Death of Movie Theaters
AMC vs Universal Studios
AMC theater has banned Universal Picture films in AMC's theaters. This radical decision was the result of Universal's decision to day-and-date (releasing in digital and theaters at the same time) all their future movies even after the quarantine ends. Universal's decision could be speculated due to the earnings of Trolls World Tour (a digital-release-only) surpassing the earnings of the first Trolls movie (which had a theatrical release), gaining attention to theater companies of their missed earning opportunity. AMC also extends its ban to any other production studio that will decide to day-and-date all the studio's movies. Although Universal does not deny the importance of theatrical release and the desire to continue screening its films in movie theaters, it does not, however, conflict with their decision to become more accessible to day-and-date release.

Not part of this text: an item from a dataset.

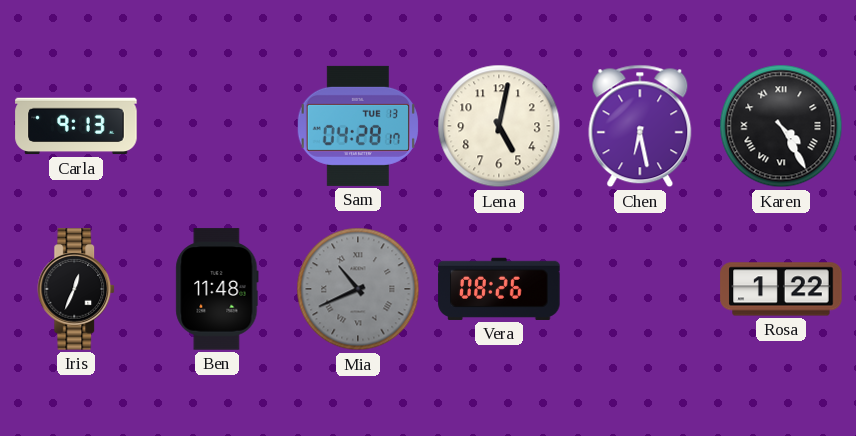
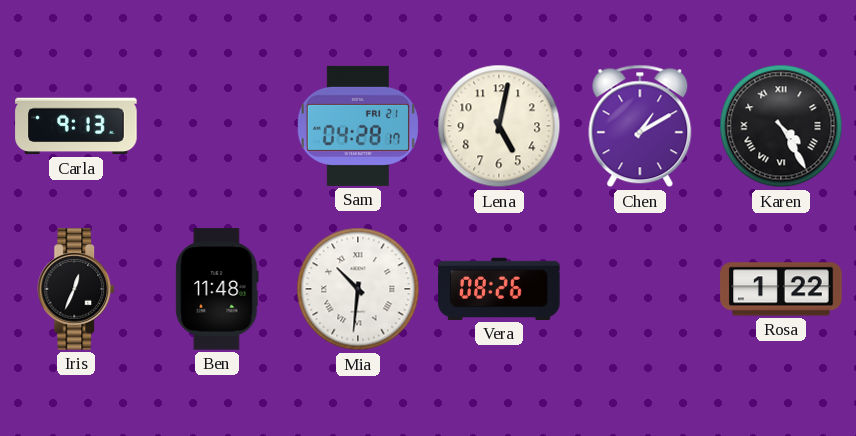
Sam date: TUE 13 -> FRI 21
Chen: 6:28 -> 1:10
Mia: 10:41 -> 10:31
Mia dial: grey -> white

The Effects of Quarantine in the movie industry
Due to quarantine, people have enjoyed films in the comfort of their homes. I believe many will value the movie theater less and less - a more accelerated rate than the grim future prospects of movie theaters even before the quarantine. Now during and after the pandemic, movie theater conglomerates such as AMC and REGAL are struggling even more with little to zero profits in box office earnings as safety regulation development elongates or complicates the opening process. Even before the pandemic, the film studios have been influenced in this decline by only choosing films that are guaranteed to make a box office profit, focusing on sequels, reboots, and big-blockbuster type movies. This has pushed the independent scene under, only surviving in small theaters and art houses. However, with the increased supply and demand for movie streaming, a new era of film-making and film distribution has arisen.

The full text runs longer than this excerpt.